▶ [PROBLEM DETAILS]: Determine how many lines below hold the string "Romagnola". Reply with the number alone.

(Extracted records)

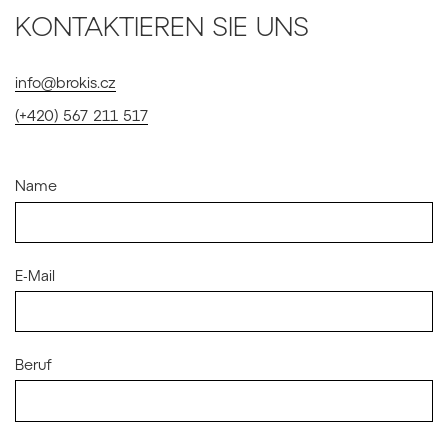
KONTAKTIEREN SIE UNS
info@brokis.cz
(+420) 567 211 517
Name
E-Mail
Beruf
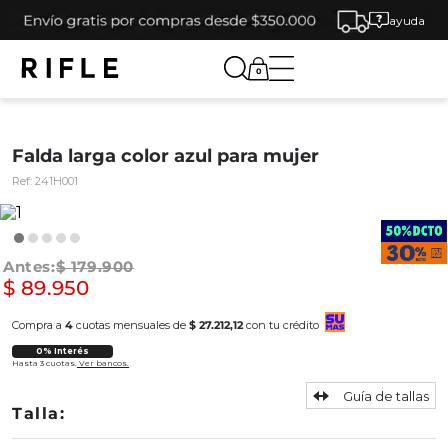
ayuda
0
Falda larga color azul para mujer
Ref:
241H001
$
179
.
900
$
89
.
950
Compra a
4
cuotas mensuales de
$ 27.212,12
con tu crédito
0% Interés
Hasta 3 cuotas.
Ver bancos.
Guía de tallas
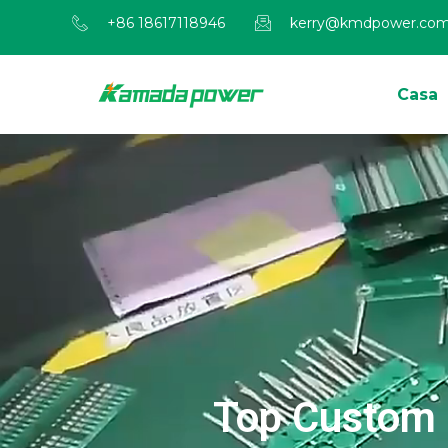
+86 18617118946
kerry@kmdpower.co
Casa
Top Custom ba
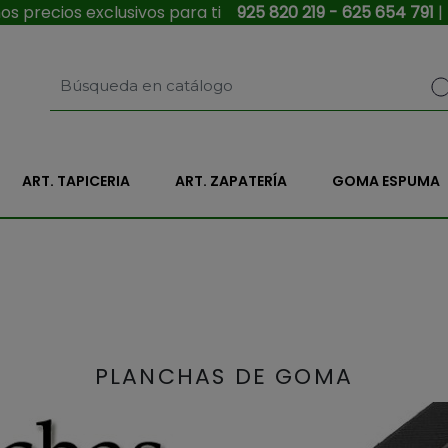
s precios exclusivos para ti
925 820 219 - 625 654 791
|
ART. TAPICERIA
ART. ZAPATERÍA
GOMA ESPUMA
PLANCHAS DE GOMA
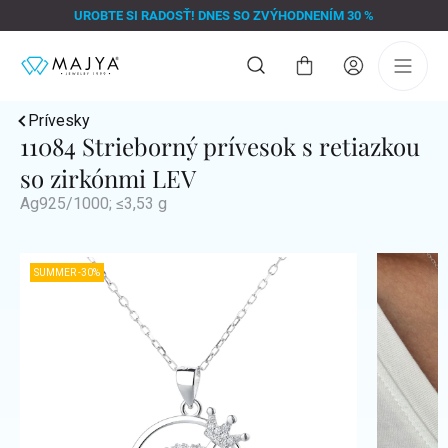
Prejsť
UROBTE SI RADOSŤ! DNES SO ZVÝHODNENÍM 30 %
na
obsah
Nákupný
košík
Prívesky
11084 Strieborný prívesok s retiazkou
so zirkónmi LEV
Ag925/1000; ≤3,53 g
SUMMER -30%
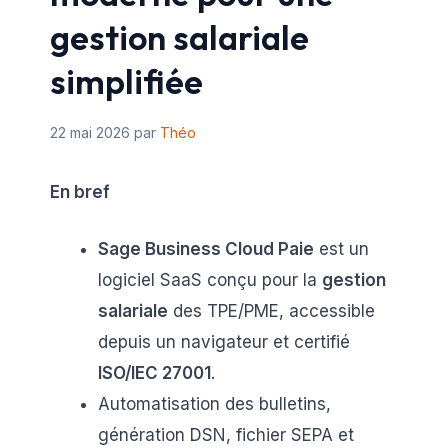
gestion salariale
simplifiée
22 mai 2026
par
Théo
En bref
Sage Business Cloud Paie
est un
logiciel SaaS conçu pour la
gestion
salariale
des TPE/PME, accessible
depuis un navigateur et certifié
ISO/IEC 27001
.
Automatisation des bulletins,
génération DSN, fichier SEPA et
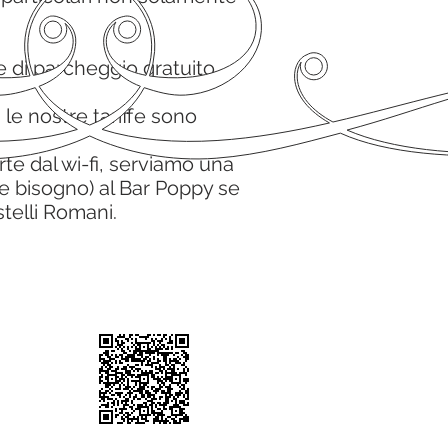
e di parcheggio gratuito.
 le nostre tariffe sono
te dal wi-fi, serviamo una
e bisogno) al
Bar Poppy
se
stelli Romani.
 N° 7850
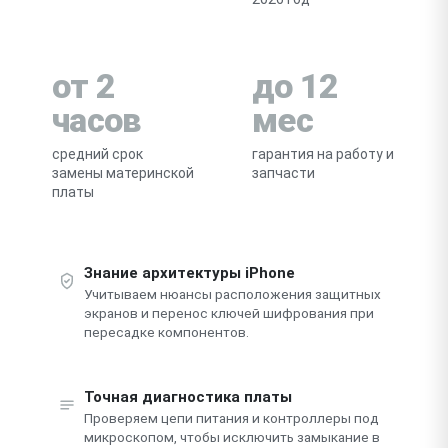
от 2
до 12
часов
мес
средний срок
гарантия на работу и
замены материнской
запчасти
платы
Знание архитектуры iPhone
Учитываем нюансы расположения защитных
экранов и перенос ключей шифрования при
пересадке компонентов.
Точная диагностика платы
Проверяем цепи питания и контроллеры под
микроскопом, чтобы исключить замыкание в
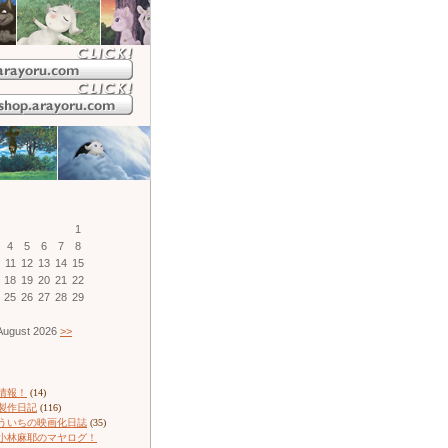
1
4
5
6
7
8
11
12
13
14
15
18
19
20
21
22
25
26
27
28
29
ugust 2026
>>
情報！
(14)
製作日記
(116)
ういちの映画化日誌
(35)
小林麻耶のマヤログ！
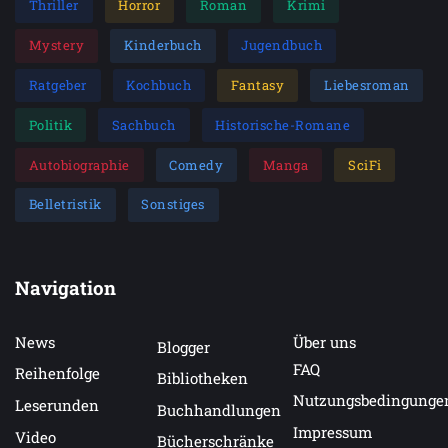
Thriller
Horror
Roman
Krimi
Mystery
Kinderbuch
Jugendbuch
Ratgeber
Kochbuch
Fantasy
Liebesroman
Politik
Sachbuch
Historische-Romane
Autobiographie
Comedy
Manga
SciFi
Belletristik
Sonstiges
Navigation
News
Über uns
Blogger
FAQ
Reihenfolge
Bibliotheken
Nutzungsbedingunge
Leserunden
Buchhandlungen
Impressum
Video
Bücherschränke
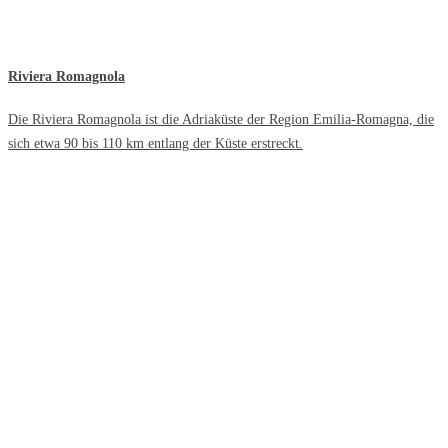
Riviera Romagnola
Die Riviera Romagnola ist die Adriaküste der Region Emilia-Romagna, die
sich etwa 90 bis 110 km entlang der Küste erstreckt.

▶ [RESULT FOR THIS TASK]: 2